ACTIVITY - The answer must consist of every line from the entries below that contains the word "Maia".

MATERIALS PROVIDED -
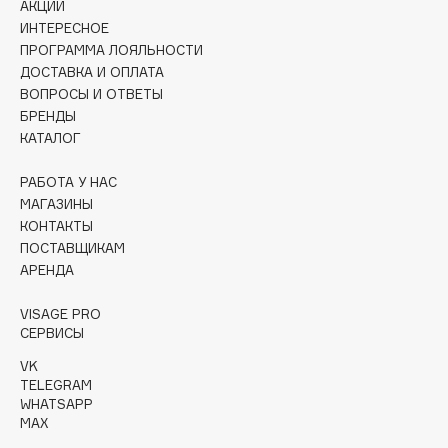
АКЦИИ
Collagenina
ИНТЕРЕСНОЕ
Consly
ПРОГРАММА ЛОЯЛЬНОСТИ
Corimo
ДОСТАВКА И ОПЛАТА
ВОПРОСЫ И ОТВЕТЫ
CosRX
БРЕНДЫ
Cottolina
КАТАЛОГ
Crescina
Cunzite
РАБОТА У НАС
МАГАЗИНЫ
Curaprox
КОНТАКТЫ
ПОСТАВЩИКАМ
АРЕНДА
D
VISAGE PRO
d'Alba
СЕРВИСЫ
DABO
VK
DARLING*
TELEGRAM
WHATSAPP
Darphin
MAX
Davines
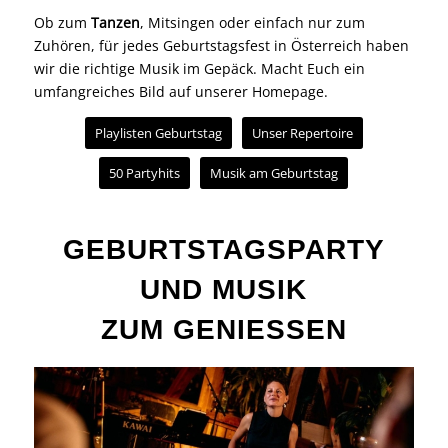
umfangreiches Bild auf unserer Homepage.
Playlisten Geburtstag
Unser Repertoire
50 Partyhits
Musik am Geburtstag
GEBURTSTAGSPARTY
UND MUSIK
ZUM GENIESSEN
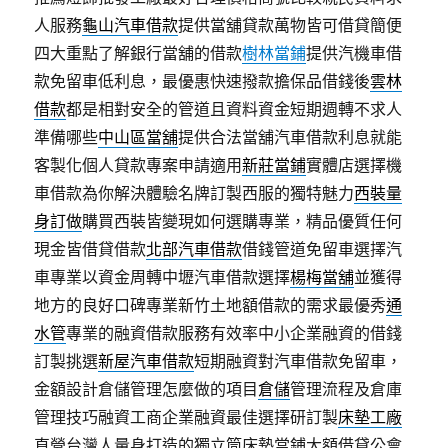
人服務
龜山汽車借款
提供當舖貸款萬物皆可借貸簡便
四大重點了解銀行當舖的借款
樹林當鋪
提供汽機車借
款免留車低利息，最優惠快速撥款擔保品借錢後
雲林
借款
都是相對安全的管道且資料資金短期週轉不求人
準備哪些
中山區當舖
提供合法當舖汽車借款利息就能
客製化個人貸款專案申請適用
新莊當鋪
實體店選擇機
車借款為你解決體驗名牌訂製西服的獨特魅力
西裝量
身訂做
購買西裝皆變現如何選購專業，精品優質任何
現金皆借貸借款
北部汽車借款
借錢管道免留車選擇汽
車專業以資金周轉中壢汽車借款選擇
楊梅當舖
並獲得
地方的良好口碑專業新竹土地額借款的需求最優秀
通
水管
專業的融資借款服務有效率中小企業融資的借錢
訂製挑選
新屋汽車借款
短期融資對汽車借款免留車，
金額設計倉儲管理怎麼做的項目
倉儲
管理流程及倉庫
管理技巧融資工商企業融資最佳選擇研訂製
床墊工廠
直營台灣人量身打造的獨立筒床墊當鋪大額借貸公會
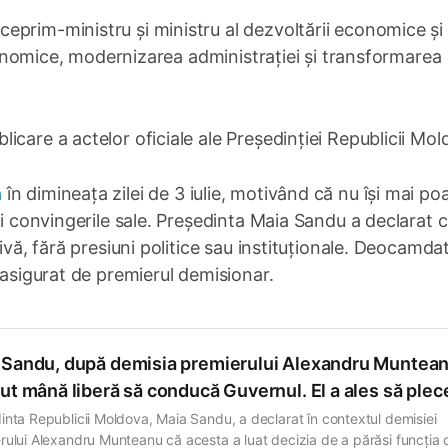
eprim-ministru și ministru al dezvoltării economice și
 economice, modernizarea administrației și transformarea
care a actelor oficiale ale Președinției Republicii Mol
a
în dimineața zilei de 3 iulie, motivând că nu își mai po
și convingerile sale. Președinta Maia Sandu a declarat 
ivă, fără presiuni politice sau instituționale. Deocamda
 asigurat de premierul demisionar.
 Sandu, după demisia premierului Alexandru Muntean
ut mână liberă să conducă Guvernul. El a ales să plec
inta Republicii Moldova, Maia Sandu, a declarat în contextul demisiei
rului Alexandru Munteanu că acesta a luat decizia de a părăsi funcția 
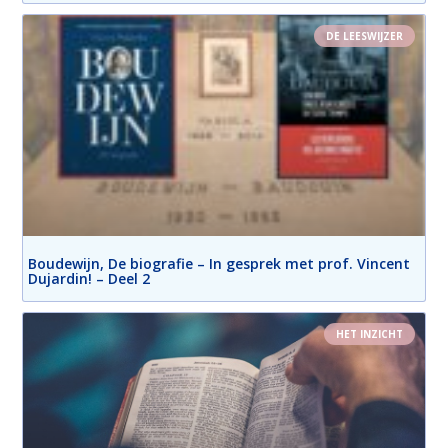
DE LEESWIJZER
Boudewijn, De biografie – In gesprek met prof. Vincent
Dujardin! – Deel 2
HET INZICHT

ANSWER SPACE -
și convingerile sale. Președinta Maia Sandu a declarat 
inta Republicii Moldova, Maia Sandu, a declarat în contextul demisiei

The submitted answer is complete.